The advantage of this apparatus over other cleaning systems is that no contact occurs between the commutated roll and the photoreceptor. With no contact, the life of the photoreceptor and the commutated roll is increased. This device will be used to clean toner from the photoreceptor.
With continuing reference to FIG. 1, the use of ATA 130 yields greater than a 95% transfer efficiency in a cleaner configuration that allows the ATA 10 to be operated at maximum potential. The acoustical horn 140 can be driven at maximum potential because toner registration is not a concern. This would allow for larger gaps between the roll 110 and photoreceptor 10 thus, reducing the need for critical tolerances. The distance "x" of the commutated cleaning roll 110 from the surface of the photoreceptor belt 10 is chosen to minimize the need for critical tolerances. The voltage potentials applied to the commutated cleaning roll are optimized such that the field strength between the commutated roll and the photoreceptor belt are at a maximum and the air break down limit is exceeded. In other words, the voltage is high enough to create a strong attraction of the toner from the photoreceptor belt towards the commutated roll 110 but not strong enough to break down the air between the commutated roll 110 and photoreceptor belt 10 and start arcing. For example, the voltage applied to the commutated roll 110 is in a range from approximately 100 volts (positive or negative) up to the air breakdown limit -100 volts. Thus, the voltage potentials and gap width would be chosen to maximize field strength and minimize the chance of entering the air breakdown limit.

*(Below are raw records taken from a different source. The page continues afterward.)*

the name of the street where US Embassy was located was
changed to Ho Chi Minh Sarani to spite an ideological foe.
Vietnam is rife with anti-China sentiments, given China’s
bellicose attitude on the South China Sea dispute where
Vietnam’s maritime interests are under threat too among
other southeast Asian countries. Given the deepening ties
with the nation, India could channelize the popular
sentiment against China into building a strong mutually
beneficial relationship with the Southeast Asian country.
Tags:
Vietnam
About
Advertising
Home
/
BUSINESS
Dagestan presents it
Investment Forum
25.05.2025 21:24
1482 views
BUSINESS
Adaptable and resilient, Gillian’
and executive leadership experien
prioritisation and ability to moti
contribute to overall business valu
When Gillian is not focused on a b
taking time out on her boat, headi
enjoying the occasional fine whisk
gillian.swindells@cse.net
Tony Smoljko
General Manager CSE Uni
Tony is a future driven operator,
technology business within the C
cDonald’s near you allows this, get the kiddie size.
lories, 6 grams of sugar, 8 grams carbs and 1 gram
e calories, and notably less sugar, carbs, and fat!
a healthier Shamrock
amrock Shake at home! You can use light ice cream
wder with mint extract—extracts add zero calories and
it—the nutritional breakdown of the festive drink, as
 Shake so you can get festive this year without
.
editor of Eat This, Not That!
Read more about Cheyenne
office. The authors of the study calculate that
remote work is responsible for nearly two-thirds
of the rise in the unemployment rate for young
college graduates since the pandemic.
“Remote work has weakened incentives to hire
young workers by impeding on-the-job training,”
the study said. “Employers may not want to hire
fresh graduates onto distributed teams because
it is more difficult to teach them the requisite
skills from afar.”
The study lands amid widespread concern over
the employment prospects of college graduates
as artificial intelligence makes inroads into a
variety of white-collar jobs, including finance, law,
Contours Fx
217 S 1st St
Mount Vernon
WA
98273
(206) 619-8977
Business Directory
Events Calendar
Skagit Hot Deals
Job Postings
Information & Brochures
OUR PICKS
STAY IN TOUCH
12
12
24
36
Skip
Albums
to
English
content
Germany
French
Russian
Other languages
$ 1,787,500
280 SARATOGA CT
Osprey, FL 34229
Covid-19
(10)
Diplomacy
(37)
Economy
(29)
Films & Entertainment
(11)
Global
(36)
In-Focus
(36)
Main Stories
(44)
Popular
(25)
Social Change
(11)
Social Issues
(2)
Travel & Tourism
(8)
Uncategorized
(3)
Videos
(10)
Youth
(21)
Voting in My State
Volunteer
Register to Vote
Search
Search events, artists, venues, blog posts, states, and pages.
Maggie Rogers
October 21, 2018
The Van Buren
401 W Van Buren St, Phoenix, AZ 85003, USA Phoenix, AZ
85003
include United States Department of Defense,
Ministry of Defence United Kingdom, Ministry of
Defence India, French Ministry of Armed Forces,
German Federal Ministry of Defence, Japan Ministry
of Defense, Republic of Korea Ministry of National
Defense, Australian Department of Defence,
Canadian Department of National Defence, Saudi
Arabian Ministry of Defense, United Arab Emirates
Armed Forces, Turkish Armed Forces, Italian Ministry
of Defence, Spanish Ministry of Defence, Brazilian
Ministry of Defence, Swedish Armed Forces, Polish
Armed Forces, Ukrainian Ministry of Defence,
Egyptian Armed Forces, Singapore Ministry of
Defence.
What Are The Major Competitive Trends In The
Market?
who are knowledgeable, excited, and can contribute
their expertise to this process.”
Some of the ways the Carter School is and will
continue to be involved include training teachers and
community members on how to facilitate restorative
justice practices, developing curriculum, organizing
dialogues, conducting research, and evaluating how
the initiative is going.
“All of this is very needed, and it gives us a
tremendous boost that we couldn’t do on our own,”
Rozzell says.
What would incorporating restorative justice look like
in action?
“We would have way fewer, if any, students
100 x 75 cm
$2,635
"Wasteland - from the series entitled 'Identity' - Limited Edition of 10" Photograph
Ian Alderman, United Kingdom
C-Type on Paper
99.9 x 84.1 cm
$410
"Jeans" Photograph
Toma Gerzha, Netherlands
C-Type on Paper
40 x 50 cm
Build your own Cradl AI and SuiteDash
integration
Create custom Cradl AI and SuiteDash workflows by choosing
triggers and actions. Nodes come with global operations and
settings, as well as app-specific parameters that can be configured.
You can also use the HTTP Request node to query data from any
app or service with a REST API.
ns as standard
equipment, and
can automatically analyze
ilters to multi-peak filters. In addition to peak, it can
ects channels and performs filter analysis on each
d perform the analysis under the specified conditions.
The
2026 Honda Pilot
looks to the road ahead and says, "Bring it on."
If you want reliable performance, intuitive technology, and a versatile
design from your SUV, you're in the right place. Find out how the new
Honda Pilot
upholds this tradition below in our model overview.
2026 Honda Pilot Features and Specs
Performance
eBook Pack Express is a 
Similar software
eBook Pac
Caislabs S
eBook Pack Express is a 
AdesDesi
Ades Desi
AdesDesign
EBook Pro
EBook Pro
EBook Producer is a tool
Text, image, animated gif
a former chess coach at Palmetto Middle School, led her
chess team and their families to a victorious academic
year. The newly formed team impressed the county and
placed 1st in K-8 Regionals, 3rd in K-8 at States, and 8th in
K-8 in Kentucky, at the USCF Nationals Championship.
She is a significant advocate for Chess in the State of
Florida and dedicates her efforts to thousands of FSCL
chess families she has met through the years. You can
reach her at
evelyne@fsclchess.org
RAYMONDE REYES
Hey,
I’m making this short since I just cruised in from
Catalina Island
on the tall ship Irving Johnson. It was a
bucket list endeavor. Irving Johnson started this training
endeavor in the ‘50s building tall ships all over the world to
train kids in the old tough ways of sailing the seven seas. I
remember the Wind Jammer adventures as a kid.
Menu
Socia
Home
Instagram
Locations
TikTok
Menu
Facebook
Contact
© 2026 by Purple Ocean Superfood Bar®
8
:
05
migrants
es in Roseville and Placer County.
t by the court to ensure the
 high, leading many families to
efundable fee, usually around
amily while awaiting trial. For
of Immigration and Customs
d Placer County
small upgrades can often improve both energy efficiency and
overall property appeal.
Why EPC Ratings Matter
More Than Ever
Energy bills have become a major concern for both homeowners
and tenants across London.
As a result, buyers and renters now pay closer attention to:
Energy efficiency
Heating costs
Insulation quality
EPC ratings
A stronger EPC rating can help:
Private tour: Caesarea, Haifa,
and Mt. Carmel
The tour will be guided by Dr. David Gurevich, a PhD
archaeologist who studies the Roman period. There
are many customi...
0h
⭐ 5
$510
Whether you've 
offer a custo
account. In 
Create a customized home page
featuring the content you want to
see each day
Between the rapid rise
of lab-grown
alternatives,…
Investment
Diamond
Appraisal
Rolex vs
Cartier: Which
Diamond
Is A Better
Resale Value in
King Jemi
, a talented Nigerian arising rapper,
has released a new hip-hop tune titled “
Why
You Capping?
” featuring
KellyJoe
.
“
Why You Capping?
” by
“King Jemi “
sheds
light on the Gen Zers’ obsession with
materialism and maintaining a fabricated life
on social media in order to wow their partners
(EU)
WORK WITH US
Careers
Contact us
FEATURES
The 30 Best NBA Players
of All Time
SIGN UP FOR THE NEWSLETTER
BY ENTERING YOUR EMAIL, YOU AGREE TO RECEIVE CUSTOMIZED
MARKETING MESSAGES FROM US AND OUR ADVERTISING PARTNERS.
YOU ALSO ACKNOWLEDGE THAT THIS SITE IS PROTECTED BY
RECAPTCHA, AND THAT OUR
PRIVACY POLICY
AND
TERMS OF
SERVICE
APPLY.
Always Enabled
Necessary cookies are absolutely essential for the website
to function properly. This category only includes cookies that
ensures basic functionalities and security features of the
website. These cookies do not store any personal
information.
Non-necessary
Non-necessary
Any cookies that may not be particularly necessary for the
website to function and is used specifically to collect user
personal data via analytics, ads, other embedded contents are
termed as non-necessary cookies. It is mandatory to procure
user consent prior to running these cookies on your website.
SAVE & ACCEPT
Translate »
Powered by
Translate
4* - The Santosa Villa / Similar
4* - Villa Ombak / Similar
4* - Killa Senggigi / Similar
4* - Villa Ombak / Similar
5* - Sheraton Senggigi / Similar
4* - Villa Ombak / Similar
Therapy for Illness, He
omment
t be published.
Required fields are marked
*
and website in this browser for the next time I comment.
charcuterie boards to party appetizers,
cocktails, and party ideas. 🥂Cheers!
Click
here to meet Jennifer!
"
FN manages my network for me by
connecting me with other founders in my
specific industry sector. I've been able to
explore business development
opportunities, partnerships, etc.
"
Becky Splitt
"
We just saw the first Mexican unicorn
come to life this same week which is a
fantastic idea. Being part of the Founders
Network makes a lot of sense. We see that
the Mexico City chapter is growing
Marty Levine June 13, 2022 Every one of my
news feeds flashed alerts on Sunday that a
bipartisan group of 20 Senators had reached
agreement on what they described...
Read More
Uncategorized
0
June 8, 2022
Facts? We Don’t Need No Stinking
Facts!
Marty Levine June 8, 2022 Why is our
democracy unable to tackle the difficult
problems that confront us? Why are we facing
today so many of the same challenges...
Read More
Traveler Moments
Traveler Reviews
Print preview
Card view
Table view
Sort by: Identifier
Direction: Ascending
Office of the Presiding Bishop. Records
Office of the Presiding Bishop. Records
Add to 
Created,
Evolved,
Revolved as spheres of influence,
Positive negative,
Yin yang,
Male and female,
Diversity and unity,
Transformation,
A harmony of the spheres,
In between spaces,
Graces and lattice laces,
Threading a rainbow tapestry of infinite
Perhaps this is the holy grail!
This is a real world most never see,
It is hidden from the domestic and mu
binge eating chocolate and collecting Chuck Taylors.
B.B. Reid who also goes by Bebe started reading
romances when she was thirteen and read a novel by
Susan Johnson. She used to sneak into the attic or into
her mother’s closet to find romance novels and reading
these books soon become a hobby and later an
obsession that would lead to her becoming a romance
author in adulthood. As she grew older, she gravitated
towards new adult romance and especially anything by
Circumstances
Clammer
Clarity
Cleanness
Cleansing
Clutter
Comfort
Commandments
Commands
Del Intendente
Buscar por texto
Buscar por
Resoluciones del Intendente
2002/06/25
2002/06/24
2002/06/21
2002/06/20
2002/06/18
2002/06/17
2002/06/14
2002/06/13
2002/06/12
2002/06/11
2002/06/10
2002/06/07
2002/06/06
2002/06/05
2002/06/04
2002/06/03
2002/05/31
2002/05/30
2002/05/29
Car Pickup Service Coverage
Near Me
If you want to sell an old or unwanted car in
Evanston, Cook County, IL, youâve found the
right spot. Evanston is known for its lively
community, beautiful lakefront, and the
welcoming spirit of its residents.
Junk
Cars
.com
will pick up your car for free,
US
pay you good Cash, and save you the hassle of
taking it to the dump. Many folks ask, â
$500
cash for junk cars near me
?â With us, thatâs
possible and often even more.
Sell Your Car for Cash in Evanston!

This would be considered a non-contact cleaner because no part of the cleaner is in contact with the photoreceptor 10 at any time. This non-contact cleaner eliminates motion quality problems, reduces photoreceptor drag and reduces emissions. In a multi-pass copier (image-on -image), this cleaner would not have to retract from the photoreceptor belt like conventional contact cleaners. Thus, reducing UMC (Unit Manufacturing Cost) and increasing reliability of the cleaner.
In recapitulation, the dual polarity commutated roll attracts toner and debris particles loosened into a particle cloud from the photoreceptor surface by an acoustical horn. The particles adhere to the commutated roll, whether right or wrong sign, and are removed form the roll, as the roll rotates, by a scraper blade. The particles are collected in a waste container as the particles are removed from the roll surface by the scraper blade. Residual particles not attracted to the commutated roll are removed from the photoreceptor surface by a spots blade.
It is, therefore, apparent that there has been provided in accordance with the present invention, a dual polarity commutated roll electrostatic cleaner with acoustic transfer assist that fully satisfies the aims and advantages hereinbefore set forth. While this invention has been described in conjunction with a specific embodiment thereof, it is evident that many alternatives, modifications, and variations will be apparent to those skilled in the art. Accordingly, it is intended to embrace all such alternatives, modifications and variations that fall within the spirit and broad scope of the appended claims.